NAACP’s ’The Crisis’ magazine was crucial to the Harlem renaissance. Image courtesy of Wikimedia Commons.

NAACP’s ’The Crisis’ magazine was crucial to the Harlem renaissance. Image courtesy of Wikimedia Commons.

Learning about the history of the Harlem Renaissance raised a question to me, how did the neighbourhood continue to develop and where is it at now? Most historians argue the Renaissance collapsed under the stock market crash of 1929, as black-owned businesses and venues were given minimal patronage, and people had little disposable income to use for cultural ventures.

The gentrification of Harlem in the 21st century has made it increasingly difficult for African-Americans to preserve the neighbourhood as a black cultural centre. In 2016, Michael Adams, a Harlem resident of over 30 years, relays this process and the effect it’s had on the black community in a New York Times article entitled ‘The End of Black Harlem’. New housing projects are underway, unaffordable to black residents with an average income of 31,00 a year. Historical cultural centres including ‘The Renaissance’, ‘The Lenox Lounge’, and ‘The Child’s Memorial Temple Church of God in Christ’, the venue of Malcolm X’s funeral, have all been dismantled. Adams laments the disappointment of young black children, who discover that the neighbourhood is being ‘improved’ for people other than themselves:

‘It was painful to realize how even a kid could see in every new building, every historic renovation, every boutique clothing shop — indeed in every tree and every flower in every park improvement — not a life-enhancing benefit, but a harbinger of his own displacement.’[3]

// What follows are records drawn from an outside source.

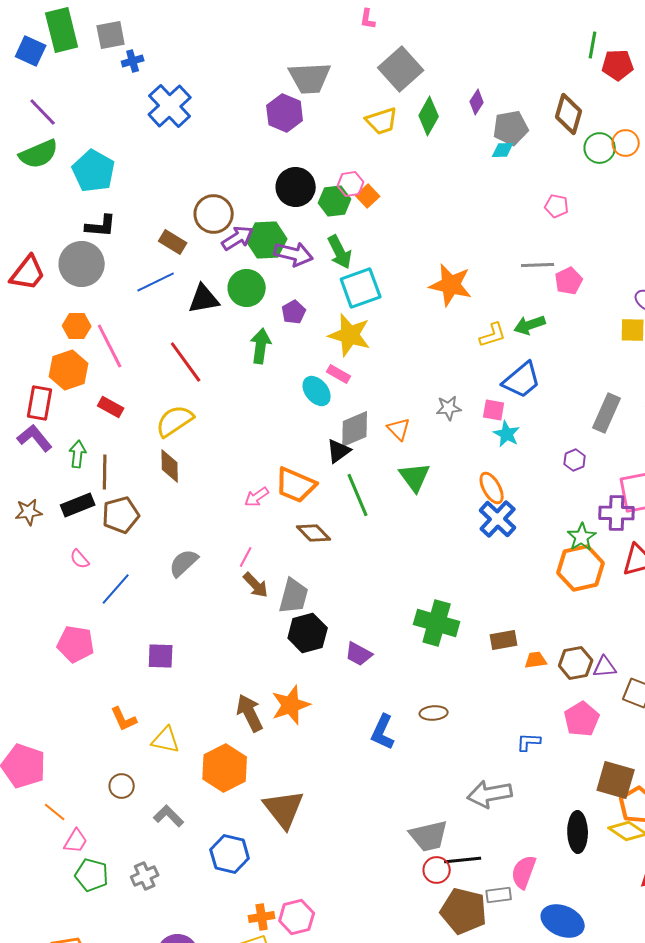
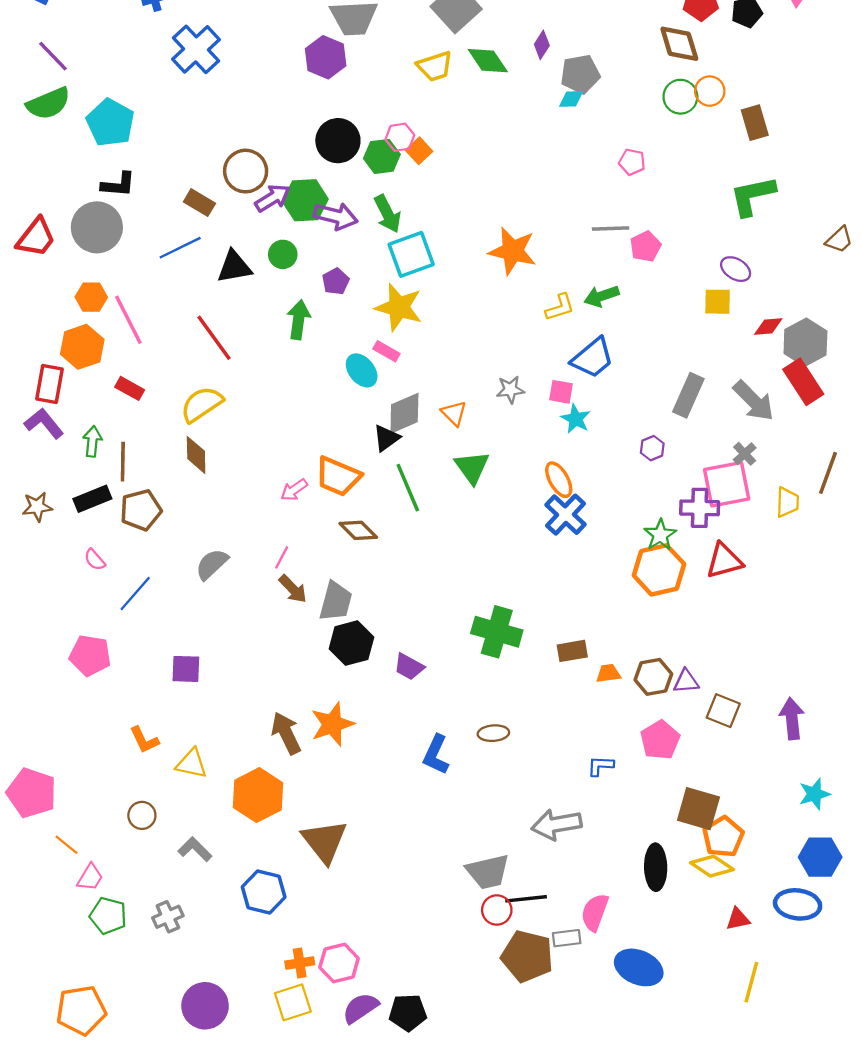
brown diamond: (569, 114) -> (679, 44), moved, turned -33
green diamond: (429, 116) -> (488, 61), turned -63
green circle: (247, 288) -> (283, 254), size x0.7

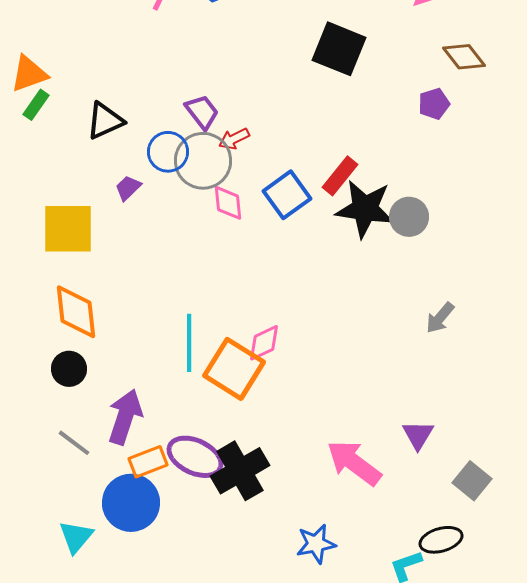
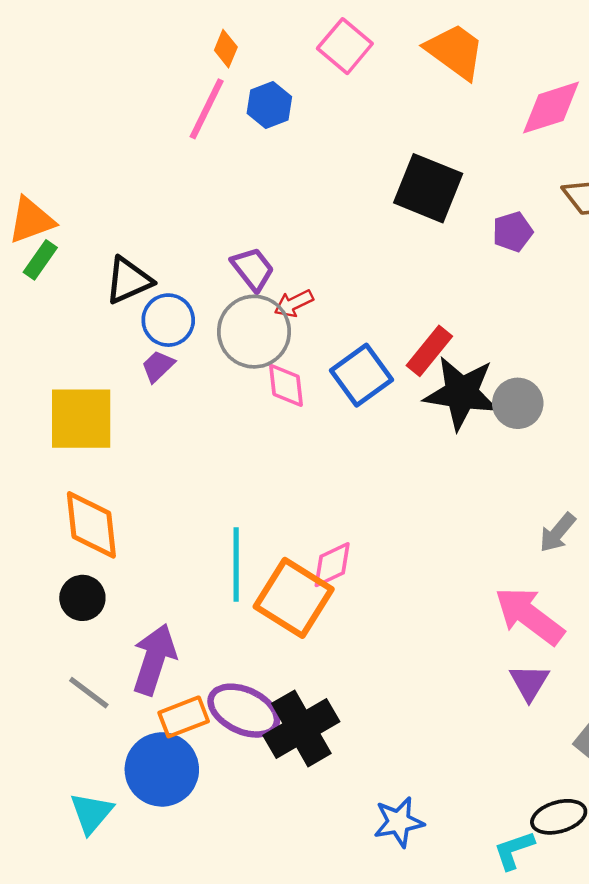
purple pentagon: (434, 104) -> (513, 232), moved
blue circle: (168, 152) -> (168, 320), moved
pink arrow: (354, 463) -> (529, 616), moved

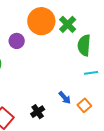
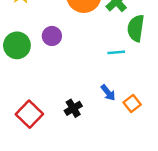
purple circle: (17, 41) -> (52, 36), moved
cyan line: (91, 73) -> (116, 52), moved

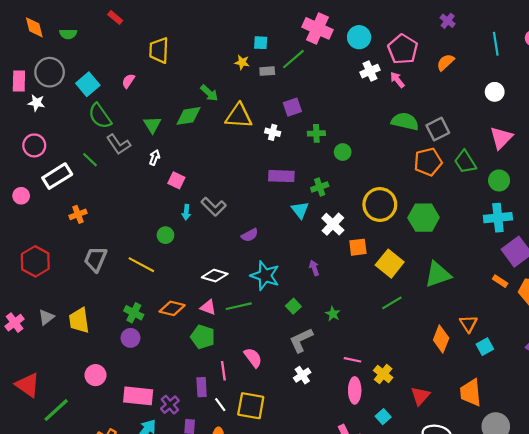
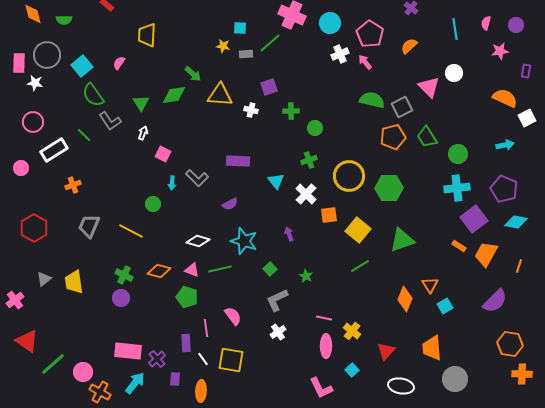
pink triangle: (501, 138) -> (429, 87), moved, turned -30
purple rectangle: (281, 176) -> (238, 161), moved
green cross: (320, 187) -> (309, 160), moved
pink cross: (15, 323) -> (15, 300), moved
pink circle: (95, 375) -> (83, 372), moved

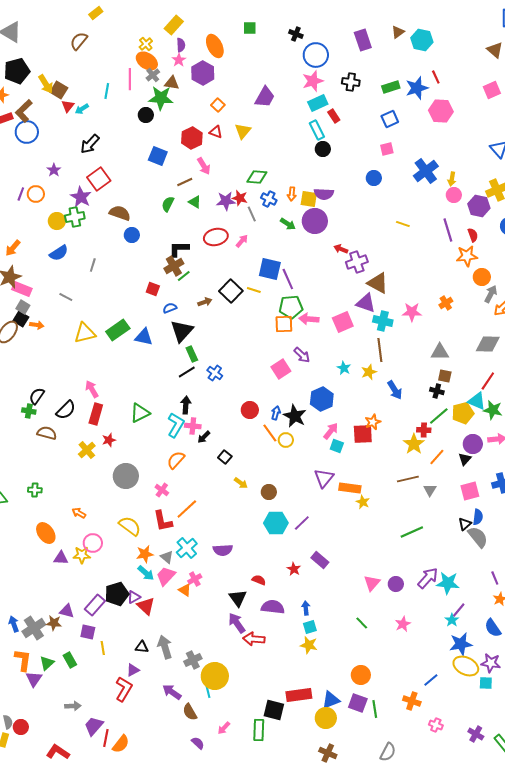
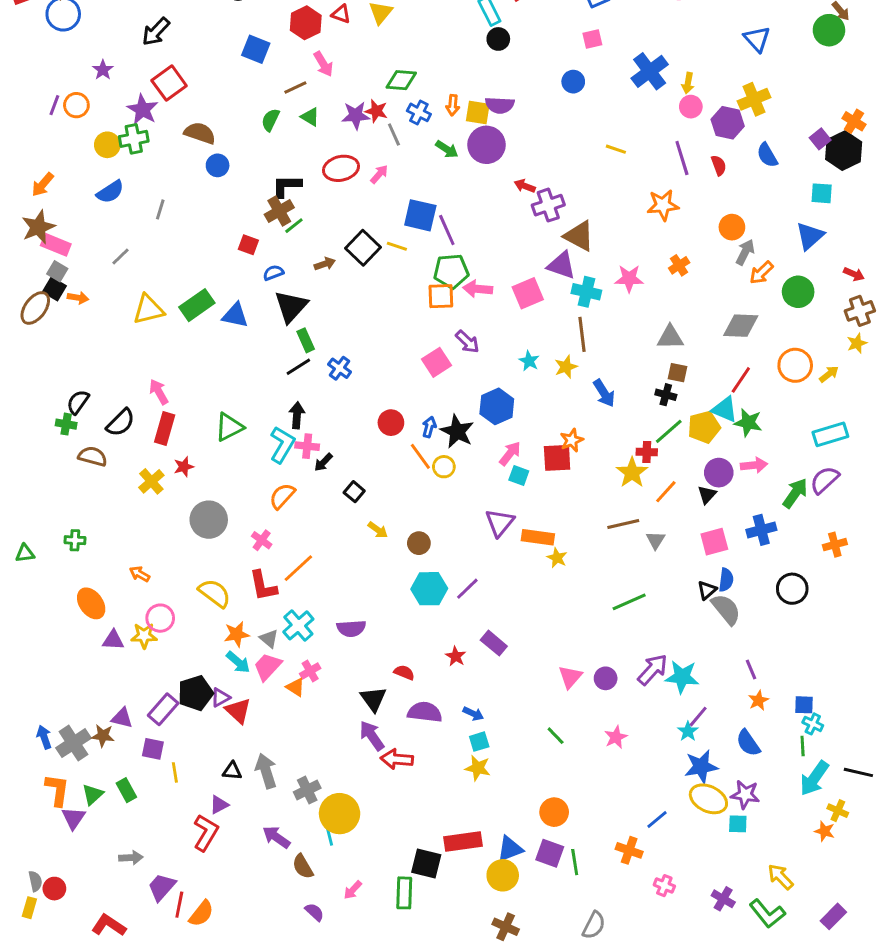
orange star: (467, 256) -> (663, 205), moved
gray line: (66, 297) -> (121, 257), turned -72
blue arrow: (306, 608) -> (473, 714), turned 120

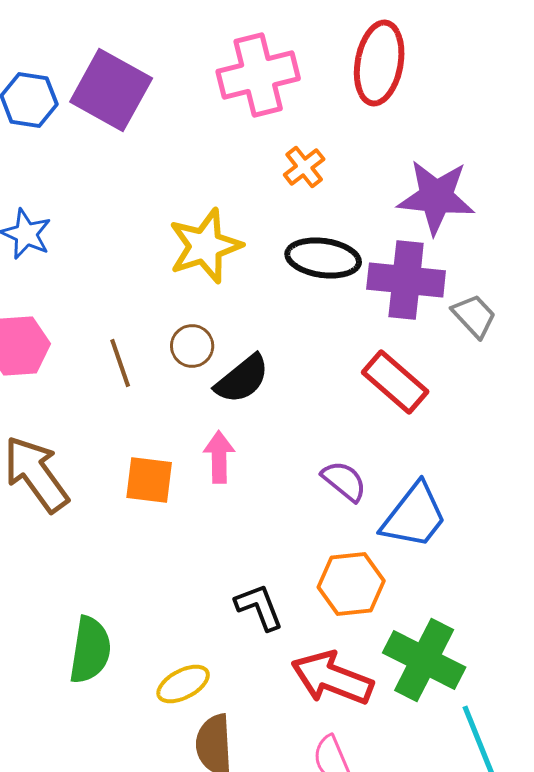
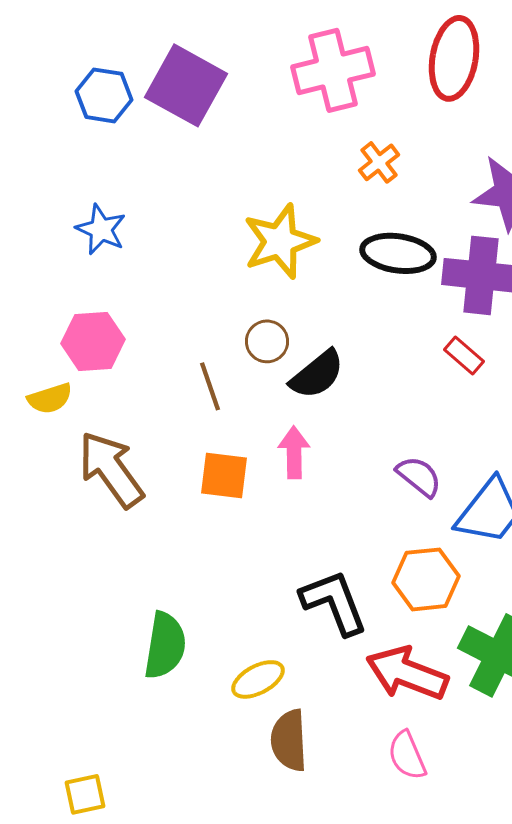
brown line: (120, 363) -> (210, 386), moved
red rectangle: (395, 382) -> (464, 355), moved, size x0.6
black L-shape: (259, 607) -> (334, 602), size x1.4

Black people created Harlem, they brought life to a neighbourhood marred by limited opportunity and shared their creativity with fellow Americans. The art that blossomed during the Harlem renaissance made an indelible print on art globally and has given hope to millions. The future of the neighbourhood is uncertain, but as new high-rise flats continue to pop up on Harlem’s streets, we see that although the nature of African Americans’ struggle against systemic racism may have changed since the Great Migration, it certainly hasn’t ended.

By Mia Jenkins

[1] Cheryl A. Wall, A Very Short Introduction to the Harlem Renaissance (Oxford University Press, 2016),  p.22. [2] W.E. Du Bois, ‘The Souls of Black Folk’ (1903). [3] Michel Adams, 'The End of Black Harlem',TheNew YorkTimes, 27 May 2016.